32472
Objectively Measured Social Communicative Behaviors during the ADOS-2

Poster Presentation
Friday, May 3, 2019: 5:30 PM-7:00 PM
Room: 710 (Palais des congres de Montreal)
Y. A. Ahn1, J. M. Moffitt1, J. Durocher2, M. N. Hale2 and D. S. Messinger2, (1)Psychology, University of Miami, Coral Gables, FL, (2)University of Miami, Coral Gables, FL
Background: Autism spectrum disorder (ASD) is defined in part by persistent disturbances of social communication and interaction, such as eye contact (social gaze), facial expressions (smiles), and vocal turn-taking. In current best practice, ASD is recognized on the basis of expert clinician judgment, which is informed by gold-standard measures such as the Autism Diagnostic Observation Schedule-2 (ADOS-2; Lord et al., 2012). To date, observational research addressing social communication disturbances in children with ASD is rare in part because the field has lacked efficient methods for measuring behavior (Chin et al., 2018, Rehg et al., 2014, Swanson et al., 2017). Yet, improving social communication and reducing interaction disturbances depend on an objective understanding of how children with ASD behave during clinical assessments. The current study aims to improve objective understanding of social communicative behaviors among children with ASD during the ADOS-2.

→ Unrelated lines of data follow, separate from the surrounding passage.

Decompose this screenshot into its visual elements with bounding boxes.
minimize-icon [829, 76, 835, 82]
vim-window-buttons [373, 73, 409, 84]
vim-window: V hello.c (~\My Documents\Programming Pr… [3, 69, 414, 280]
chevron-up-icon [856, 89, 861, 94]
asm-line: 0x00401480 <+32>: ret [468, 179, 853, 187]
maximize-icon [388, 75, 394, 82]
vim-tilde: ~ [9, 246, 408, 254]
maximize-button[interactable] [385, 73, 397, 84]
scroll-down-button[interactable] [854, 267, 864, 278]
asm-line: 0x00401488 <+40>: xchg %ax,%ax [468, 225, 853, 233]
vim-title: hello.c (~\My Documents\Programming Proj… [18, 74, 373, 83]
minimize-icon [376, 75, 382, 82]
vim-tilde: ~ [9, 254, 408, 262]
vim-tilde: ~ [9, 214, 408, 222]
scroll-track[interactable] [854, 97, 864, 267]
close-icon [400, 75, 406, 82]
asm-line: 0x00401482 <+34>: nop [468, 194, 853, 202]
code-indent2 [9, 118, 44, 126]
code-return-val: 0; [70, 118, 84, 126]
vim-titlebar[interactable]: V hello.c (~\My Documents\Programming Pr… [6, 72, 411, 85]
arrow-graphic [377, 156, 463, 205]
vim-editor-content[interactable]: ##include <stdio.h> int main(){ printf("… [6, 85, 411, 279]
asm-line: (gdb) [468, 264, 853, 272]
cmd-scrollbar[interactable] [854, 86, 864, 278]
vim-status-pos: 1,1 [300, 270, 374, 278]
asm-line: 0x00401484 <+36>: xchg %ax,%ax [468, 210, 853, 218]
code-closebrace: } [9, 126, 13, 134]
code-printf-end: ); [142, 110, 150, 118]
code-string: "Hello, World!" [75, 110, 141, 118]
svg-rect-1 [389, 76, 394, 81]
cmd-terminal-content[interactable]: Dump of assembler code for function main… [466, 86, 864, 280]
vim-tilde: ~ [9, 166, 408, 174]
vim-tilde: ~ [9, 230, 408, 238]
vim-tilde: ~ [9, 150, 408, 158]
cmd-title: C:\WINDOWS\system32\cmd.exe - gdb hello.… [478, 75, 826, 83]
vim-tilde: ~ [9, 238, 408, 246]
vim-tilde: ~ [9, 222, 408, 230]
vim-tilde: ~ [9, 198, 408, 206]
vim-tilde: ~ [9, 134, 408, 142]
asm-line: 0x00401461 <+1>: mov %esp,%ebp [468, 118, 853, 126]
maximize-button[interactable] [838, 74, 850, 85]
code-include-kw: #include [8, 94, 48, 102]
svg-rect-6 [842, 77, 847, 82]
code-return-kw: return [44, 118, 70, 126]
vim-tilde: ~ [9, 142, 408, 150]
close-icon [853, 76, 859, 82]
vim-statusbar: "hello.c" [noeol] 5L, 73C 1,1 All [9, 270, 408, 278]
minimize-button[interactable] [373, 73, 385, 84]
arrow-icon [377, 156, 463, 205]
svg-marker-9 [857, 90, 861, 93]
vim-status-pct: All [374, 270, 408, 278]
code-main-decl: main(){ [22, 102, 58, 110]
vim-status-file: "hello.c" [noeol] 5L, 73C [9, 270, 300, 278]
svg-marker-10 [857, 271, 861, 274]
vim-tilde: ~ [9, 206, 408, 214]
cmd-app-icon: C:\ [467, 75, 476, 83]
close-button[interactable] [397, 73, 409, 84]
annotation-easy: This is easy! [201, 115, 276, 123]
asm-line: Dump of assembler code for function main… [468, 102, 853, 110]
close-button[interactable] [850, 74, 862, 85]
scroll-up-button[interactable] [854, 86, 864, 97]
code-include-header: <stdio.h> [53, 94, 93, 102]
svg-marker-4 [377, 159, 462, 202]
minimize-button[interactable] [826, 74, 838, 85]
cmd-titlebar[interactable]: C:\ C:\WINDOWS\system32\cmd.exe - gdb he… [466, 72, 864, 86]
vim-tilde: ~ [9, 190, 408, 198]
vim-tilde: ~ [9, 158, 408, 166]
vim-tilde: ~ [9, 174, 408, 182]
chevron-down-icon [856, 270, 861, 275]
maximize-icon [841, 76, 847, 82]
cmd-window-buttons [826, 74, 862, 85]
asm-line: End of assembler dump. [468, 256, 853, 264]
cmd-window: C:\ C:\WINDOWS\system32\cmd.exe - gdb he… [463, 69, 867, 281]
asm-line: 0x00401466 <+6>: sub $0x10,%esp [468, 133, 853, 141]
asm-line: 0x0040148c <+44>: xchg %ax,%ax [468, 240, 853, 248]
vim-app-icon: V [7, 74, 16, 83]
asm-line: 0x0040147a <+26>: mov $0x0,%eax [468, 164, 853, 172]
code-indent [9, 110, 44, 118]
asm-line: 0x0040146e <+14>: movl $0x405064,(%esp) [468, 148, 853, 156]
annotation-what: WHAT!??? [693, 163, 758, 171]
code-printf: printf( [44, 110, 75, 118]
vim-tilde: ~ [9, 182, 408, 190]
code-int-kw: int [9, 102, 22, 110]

Objectives: To investigate associations between objective measures of child’s social gaze and social smile measured from adults’ first-person video, child-adult vocal interaction measured from audio recording, and the traditional examiner-scored symptom measure ADOS-2 calibrated severity scores (CSS).

Methods: Fifteen children (M age=35.93mo, SD=6.61) were administered the ADOS-2 assessments. The ADOS-2 yields a total CSS as well as subscales for Social Affect (SA CSS) and restricted/repetitive behavior (RRB CSS). Children’s total duration of smiles, socially-directed smiles, and social gaze during the assessment were recorded with a small Pivothead camera worn in glasses by the examiner and the parent. iMotions software was used to detect child smile expressions and gaze during the assessment as recorded on the parent and examiner Pivothead camera. Audio from wall-mounted camera recordings was processed with a Language ENvironment Analysis (LENA) software, which provided automated vocalization detection yielding child and adult vocal initiation counts and turn counts within conversational vocal blocks. Measures included proportion of gaze and smile at examiner and parent, total duration of gaze and smile at adult, rate of child and adult vocal initiation, and ADOS-2 CSS (total, SA, and RRB).

Results: The mean duration of smiles recorded by both examiner and parent head-mounted cameras was negatively associated with the total CSS (r=-.53, p<.05) and RRB CSS (r=-.52, p<.05), but not significantly associated with SA CSS (r=-.39, p>.05). The association between the proportion of gaze at the examiner and the total CSS was marginally significant (r=-.493, p=.06). Higher RRB CSS was significantly correlated with lower proportion of gaze (r=-.62, p<.05) and social smile (r=-.62, p<.01) at the examiner. In boys (n=11), more adult vocal initiation was associated with fewer smiles at examiner (r=-.67, p<.05), but this association was not significant for the group as a whole.

Conclusions: Objective measurements of children’s smiles and gaze during the ADOS-2 converge with examiner-scored ADOS-2 calibrated severity scores. Although these dimensions of social communication are indexed by ADOS-2 SA CSS, objectively measured social behaviors were unexpectedly associated with RRB CSS, which may limit social interaction. The objective measurement of key behavioral features of ASD appears to have the potential to produce quantitative indices of ASD symptoms.